Visi ini sesuai dengan pilar keempat Asta Cita, yang menekankan pentingnya pengembangan sumber daya manusia, ilmu pengetahuan, teknologi, pendidikan, kesehatan, olahraga, kesetaraan gender, serta pemberdayaan perempuan, pemuda, dan penyandang disabilitas. Untuk mendukung fokus pemerintah pada kemajuan ilmiah, Kementerian Pendidikan Tinggi, Ilmu Pengetahuan, dan Teknologi (Kemdiktisaintek) mengadakan Konvensi Ilmu Pengetahuan, Teknologi, dan Industri Indonesia 2025 (KSTI) di Institut Teknologi Bandung (ITB), Jawa Barat, mulai tanggal 7 hingga 9 Agustus.

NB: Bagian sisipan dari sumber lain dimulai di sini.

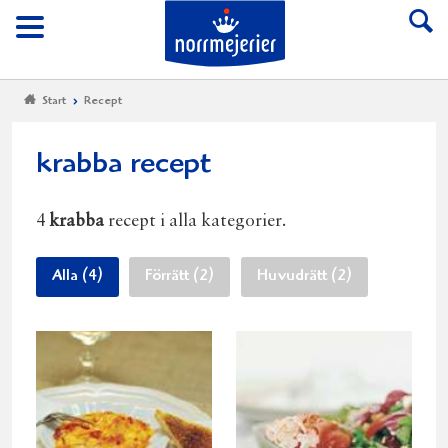
Till Norrmejerier start
Meny
Start
Recept
krabba recept
4
krabba
recept i alla kategorier.
Alla (4)
Förrätt (2)
Huvudrätt (2)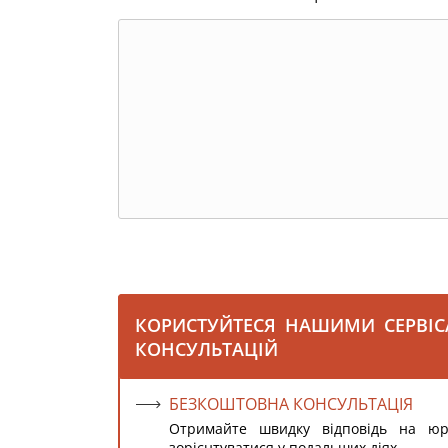
КОРИСТУЙТЕСЯ НАШИМИ СЕРВІ
КОНСУЛЬТАЦІЙ
БЕЗКОШТОВНА КОНСУЛЬТАЦІЯ
Отримайте швидку відповідь на ю
зорієнтуватися у подальших діях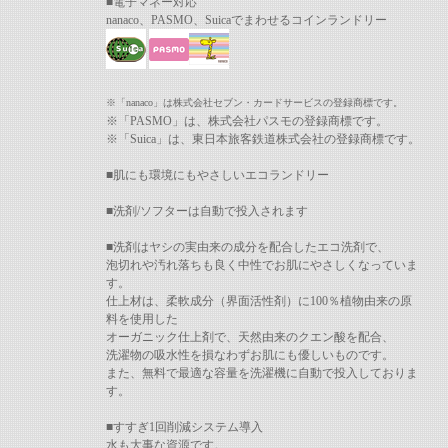
■電子マネー対応
nanaco、PASMO、Suicaでまわせるコインランドリー
※「nanaco」は株式会社セブン・カードサービスの登録商標です。
※「PASMO」は、株式会社パスモの登録商標です。
※「Suica」は、東日本旅客鉄道株式会社の登録商標です。
■肌にも環境にもやさしいエコランドリー
■洗剤/ソフターは自動で投入されます
■洗剤はヤシの実由来の成分を配合したエコ洗剤で、
泡切れや汚れ落ちも良く中性でお肌にやさしくなっていま
す。
仕上材は、柔軟成分（界面活性剤）に100％植物由来の原
料を使用した
オーガニック仕上剤で、天然由来のクエン酸を配合、
洗濯物の吸水性を損なわずお肌にも優しいものです。
また、無料で最適な容量を洗濯機に自動で投入しておりま
す。
■すすぎ1回削減システム導入
水も大事な資源です。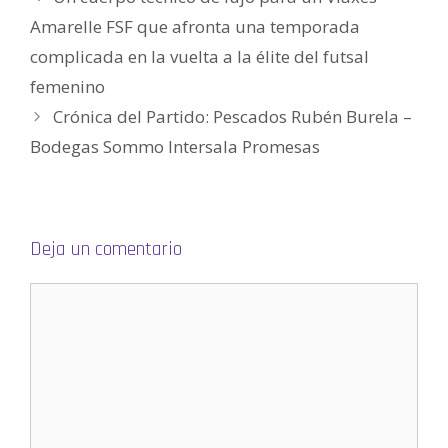
n
u
Amarelle FSF que afronta una temporada
n
a
v
complicada en la vuelta a la élite del futsal
e
n
femenino
t
a
n
Crónica del Partido: Pescados Rubén Burela –
a
n
Bodegas Sommo Intersala Promesas
u
e
v
a
)
Deja un comentario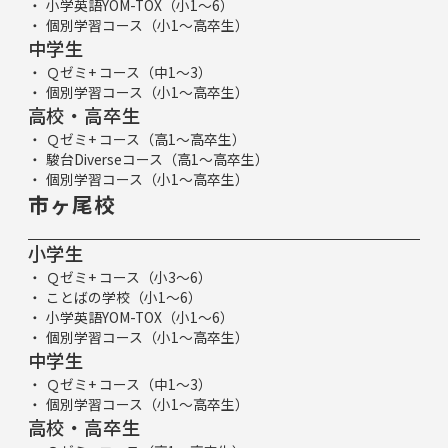
小学英語YOM-TOX（小1～6）
個別学習コース（小1～高卒生）
中学生
Ｑゼミ+ コース（中1～3）
個別学習コース（小1～高卒生）
高校・高卒生
Ｑゼミ+ コース（高1～高卒生）
駿台Diverseコース（高1～高卒生）
個別学習コース（小1～高卒生）
市ヶ尾校
小学生
Ｑゼミ+ コース（小3～6）
ことばの学校（小1～6）
小学英語YOM-TOX（小1～6）
個別学習コース（小1～高卒生）
中学生
Ｑゼミ+ コース（中1～3）
個別学習コース（小1～高卒生）
高校・高卒生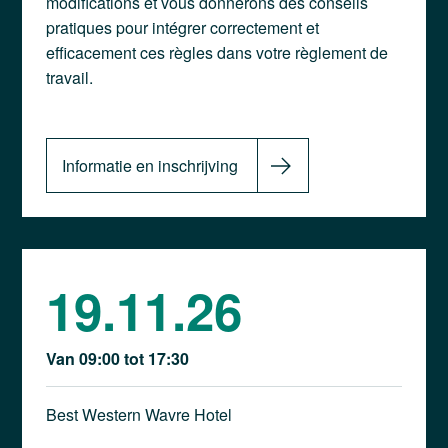
modifications et vous donnerons des conseils
pratiques pour intégrer correctement et
efficacement ces règles dans votre règlement de
travail.
Informatie en inschrijving
19.11.26
Van 09:00 tot 17:30
Best Western Wavre Hotel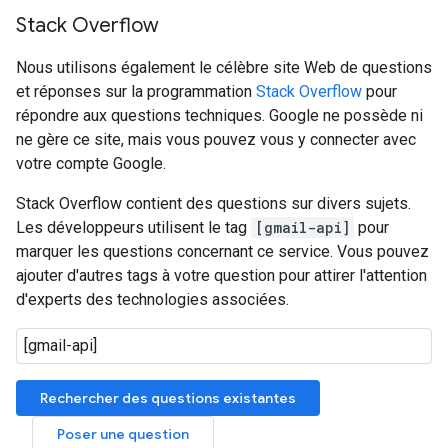
Stack Overflow
Nous utilisons également le célèbre site Web de questions
et réponses sur la programmation
Stack Overflow
pour
répondre aux questions techniques. Google ne possède ni
ne gère ce site, mais vous pouvez vous y connecter avec
votre compte Google.
Stack Overflow contient des questions sur divers sujets.
Les développeurs utilisent le tag
[gmail-api]
pour
marquer les questions concernant ce service. Vous pouvez
ajouter d'autres tags à votre question pour attirer l'attention
d'experts des technologies associées.
Rechercher des questions existantes
Poser une question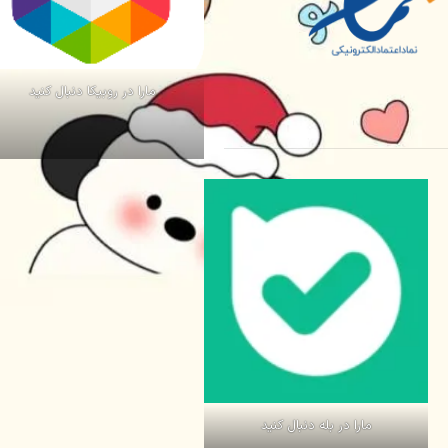
مارا در روبیکا دنبال کنید
مارا در بله دنبال کنید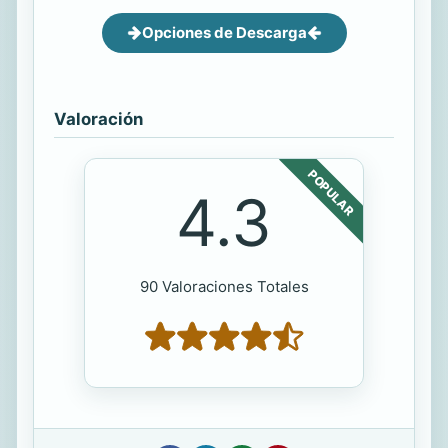
Opciones de Descarga
Valoración
POPULAR
4.3
90 Valoraciones Totales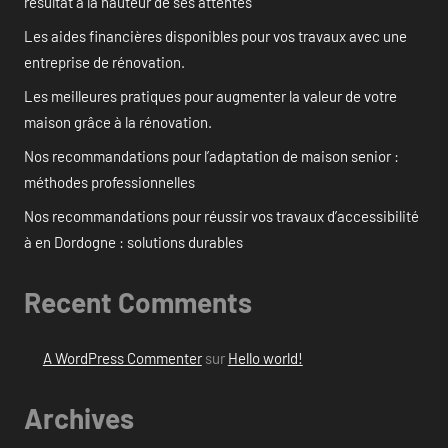
résultat à la hauteur de ses attentes
Les aides financières disponibles pour vos travaux avec une
entreprise de rénovation.
Les meilleures pratiques pour augmenter la valeur de votre
maison grâce à la rénovation.
Nos recommandations pour l’adaptation de maison senior :
méthodes professionnelles
Nos recommandations pour réussir vos travaux d’accessibilité
à en Dordogne : solutions durables
Recent Comments
A WordPress Commenter
sur
Hello world!
Archives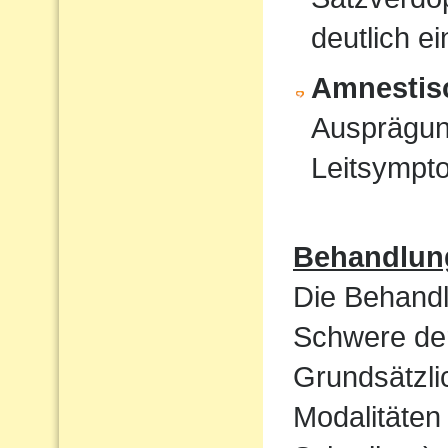
deutlich e
Amnestis
Ausprägun
Leitsympt
Behandlun
Die Behandl
Schwere der
Grundsätzli
Modalitäten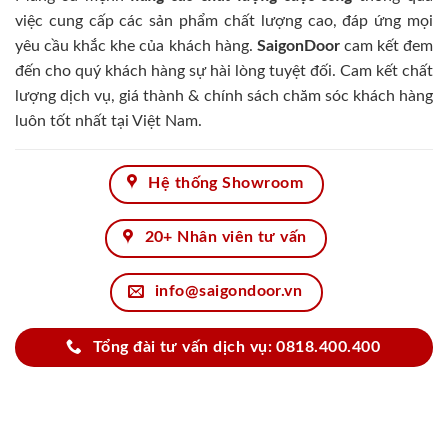
việc cung cấp các sản phẩm chất lượng cao, đáp ứng mọi
yêu cầu khắc khe của khách hàng.
SaigonDoor
cam kết đem
đến cho quý khách hàng sự hài lòng tuyệt đối. Cam kết chất
lượng dịch vụ, giá thành & chính sách chăm sóc khách hàng
luôn tốt nhất tại Việt Nam.
Hệ thống Showroom
20+ Nhân viên tư vấn
info@saigondoor.vn
Tổng đài tư vấn dịch vụ: 0818.400.400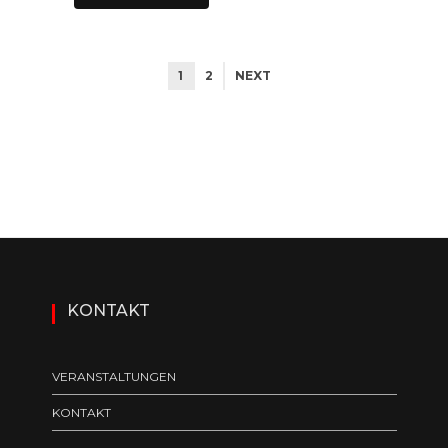
1
2
NEXT
KONTAKT
VERANSTALTUNGEN
KONTAKT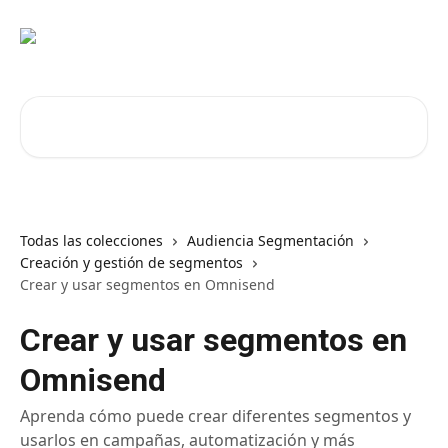
Ir al contenido principal
Buscar artículos...
Todas las colecciones
Audiencia Segmentación
Creación y gestión de segmentos
Crear y usar segmentos en Omnisend
Crear y usar segmentos en
Omnisend
Aprenda cómo puede crear diferentes segmentos y
usarlos en campañas, automatización y más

PCO memandang konvensi ini sebagai wadah penting untuk mengumpulkan para ahli ilmiah terbaik bangsa. Menteri Pendidikan Tinggi, Ilmu Pengetahuan, dan Teknologi, Brian Yuliarto, menyatakan bahwa inisiatif Presiden Prabowo untuk menyatukan peneliti dan akademisi terkemuka, khususnya di bidang STEM, merupakan langkah maju dalam memajukan bangsa. Dengan tema “Ilmu Pengetahuan dan Teknologi untuk Pertumbuhan Ekonomi dan Keadilan,” KSTI 2025 bertujuan sebagai platform kolaboratif yang menghubungkan akademisi, industri, pemerintah, media, dan masyarakat sipil guna mempercepat transformasi Indonesia menjadi ekonomi industri dengan nilai tambah tinggi.
Acara tersebut berhasil menarik lebih dari 2.000 ilmuwan dari berbagai daerah. Menteri Brian menjelaskan KSTI sebagai wadah strategis untuk memperkuat kolaborasi dan transformasi ilmiah di Indonesia.